Wednesday 20 June 2012

Working Together


My trip to Italy and Austria coincided with the publication of the new Working Together guidance and I have only just had the opportunity to look at it in detail. 

What I liked:

  • The guidance is commendably short
  • There are two documents separating guidance on assessment from the general arrangements for ‘working together’
  • Vast swathes of ill-thought-out detailed guidance have been deleted, marking an end to governments’ attempts to micro-manage practice
  • There is no attempt (as there was in previous guidance) to impose a single monolithic view of how things should operate – rather the guidance seeks to set out the basics
  • Silly targets and time-scales have been eliminated

What I didn’t like:

  • Largely this new guidance is an edit – albeit substantial – of the previous Working Together
  • There has been little attempt to be original or innovative
  • The guidance still has the tone of civil servants and ministers ‘telling’ rather than creating documents which will be useful in practice
  • The ‘user-perspective’ seems to have been ignored – how easy will these documents be to use / understand / remember?
  • The truly awful flow charts – which do not conform to the usual flow chart conventions – have been retained
  • The definitions of physical abuse, neglect, sexual abuse and emotional abuse are relegated to a glossary – almost as if the authors didn’t want to be too obviously identified with documents about child maltreatment!

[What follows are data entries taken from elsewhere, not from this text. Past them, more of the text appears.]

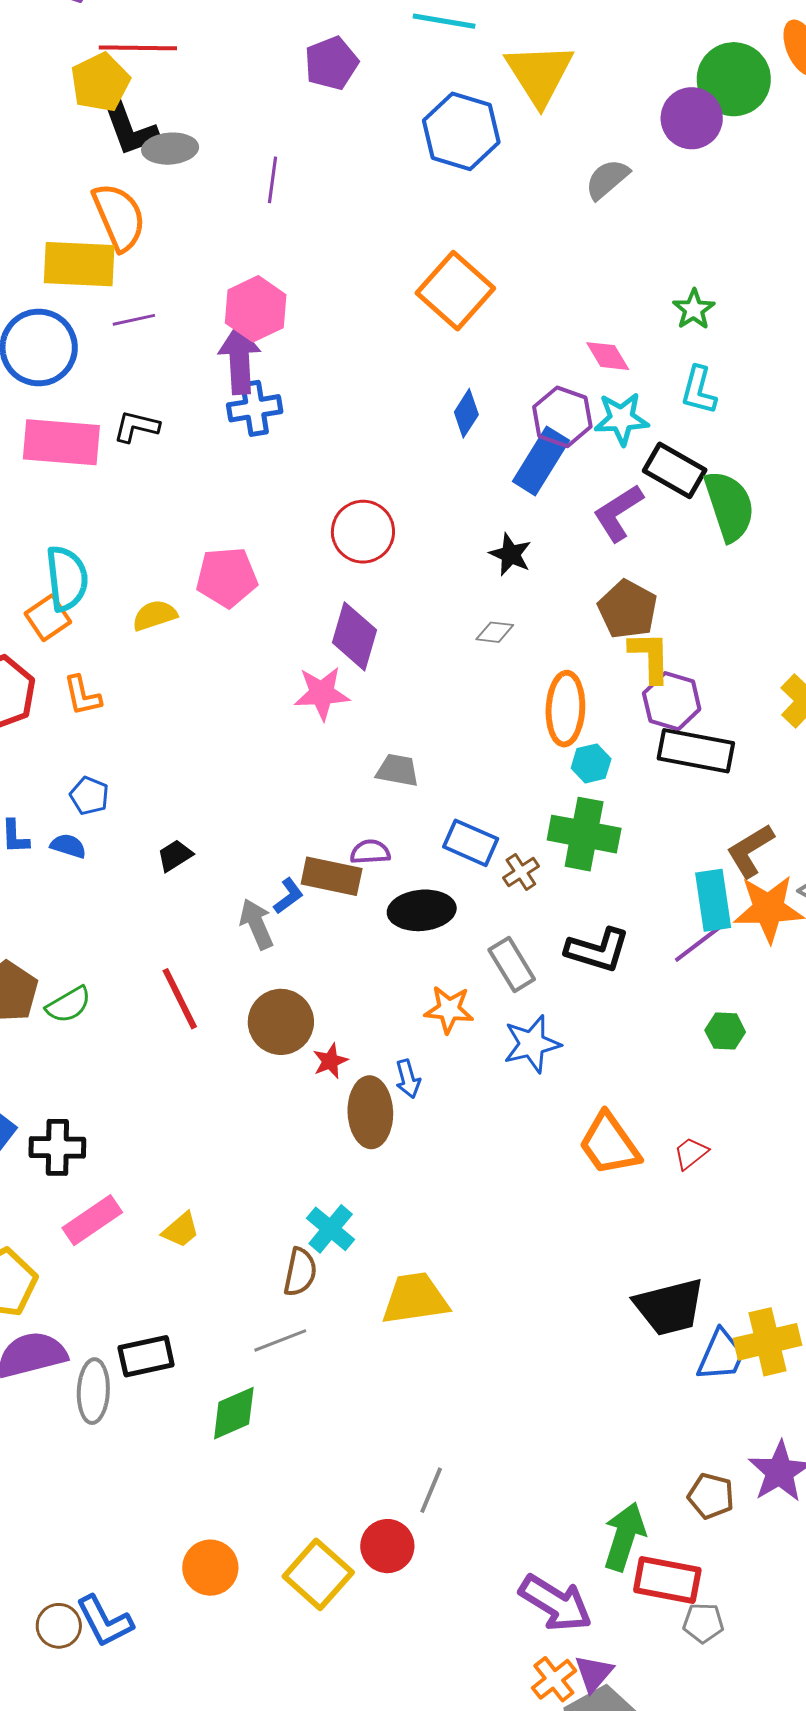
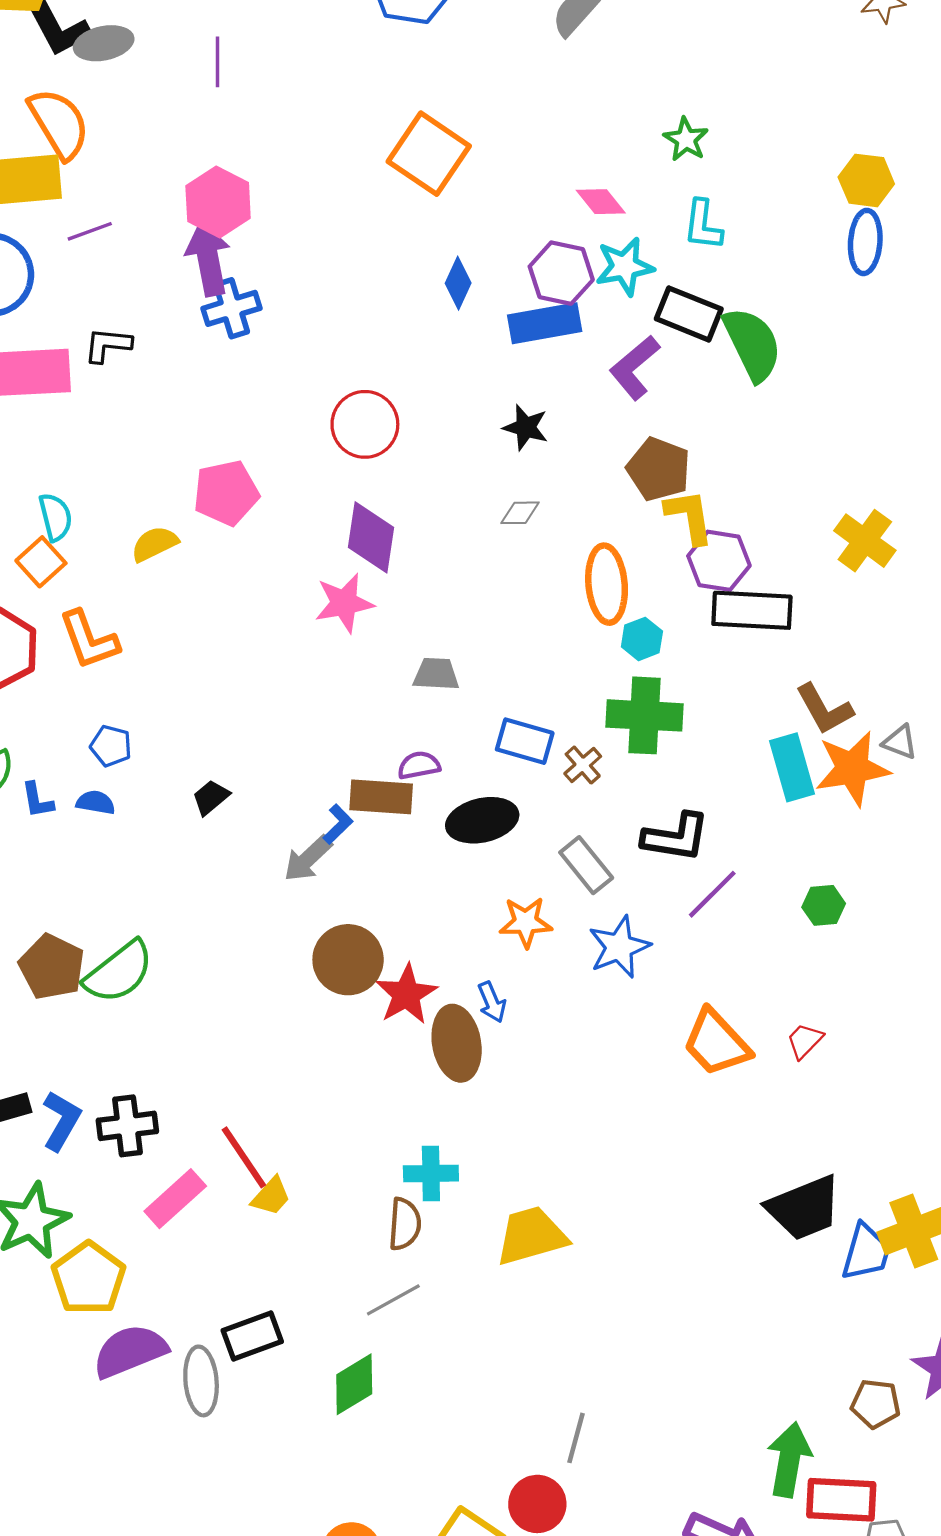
blue rectangle: (541, 461) -> (545, 323), turned 56
cyan semicircle: (67, 578) -> (55, 517), size x0.7
orange L-shape: (82, 696) -> (89, 640), size x1.4
brown L-shape: (750, 851) -> (824, 709), turned -80
gray arrow: (256, 924) -> (308, 859), turned -102
purple line: (699, 943) -> (712, 894), moved
red line: (180, 999) -> (244, 1157), moved
green semicircle: (69, 1005) -> (119, 972), size x1.5
red star: (330, 1061) -> (406, 994), size x1.6
cyan cross: (331, 1229) -> (431, 1173), turned -33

Critics are right to stress that this new guidance will not be a panacea. But then who expected it would be? It is a beginning not an end. 

I would also like to warn of a possible danger, namely that local officials will reinvent lots of the detailed guidance and incorporate it in local procedures. We need to devise ways of insuring that that does not happen. We want services that are driven by children’s needs, not by procedural manuals!

I will be taking a very careful look at the new guidance and responding to the public consultation. Can I suggest that you should consider doing the same, especially if you are directly involved in providing child protection services?